At the time of Hesper's construction, the vessel's owners were undecided as to whether it should be called the Hesper or Hesperus (the latter having bad connotations relative to Longfellow's poem The Wreck of the Hesperus). When it was found that the name Hesper had been cut on its capstan, they kept the name. However, there is no difference in the meaning of the two words. Hesper is the evening star and in Greek mythology was a brother of Atlas, the father of the seven sisters known as the Hesperides, "who guarded the golden apples that Hercules obtained after a long fight." The Hesper had a reasonably uneventful career and was operated by the Bradley Fleet until it was lost in 1905. The vessel was always well cared-for and was considered an efficient ship.

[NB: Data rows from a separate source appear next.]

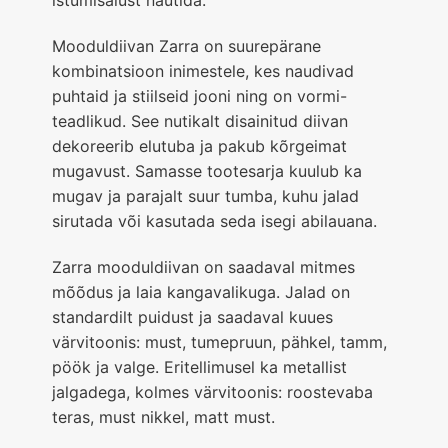
istumisalust nautida.
Mooduldiivan Zarra on suurepärane
kombinatsioon inimestele, kes naudivad
puhtaid ja stiilseid jooni ning on vormi-
teadlikud. See nutikalt disainitud diivan
dekoreerib elutuba ja pakub kõrgeimat
mugavust. Samasse tootesarja kuulub ka
mugav ja parajalt suur tumba, kuhu jalad
sirutada või kasutada seda isegi abilauana.
Zarra mooduldiivan on saadaval mitmes
mõõdus ja laia kangavalikuga. Jalad on
standardilt puidust ja saadaval kuues
värvitoonis: must, tumepruun, pähkel, tamm,
pöök ja valge. Eritellimusel ka metallist
jalgadega, kolmes värvitoonis: roostevaba
teras, must nikkel, matt must.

During its career the Hesper was associated with the sinking of the Samuel P. Ely. According to Duluth News Tribune of Oct. 31, 1896, the
... Ely, in tow of the Steamer Hesper, left Duluth on Thursday about 11 o'clock in the forenoon. The steamboat had a load of wheat for Buffalo, but the schooner was light. They were bound for Two Harbors, where the Ely was to load ore. The strong head wind and heavy sea which she encountered made a slow voyage and it was after dark when the Hesper and her consort made the western breakwater, now under construction at Two Harbors. The sea was running mountains high and the Hesper, in heading for the slip between the ore docks, let go the towline of the Ely, or it parted under the strain. Whatever the case the Ely went adrift. She let go both her anchors, but they would not hold, and she dragged them and her toward the shore.It blew across the harbor onto the west breakwater under construction. The ship was pounded to pieces.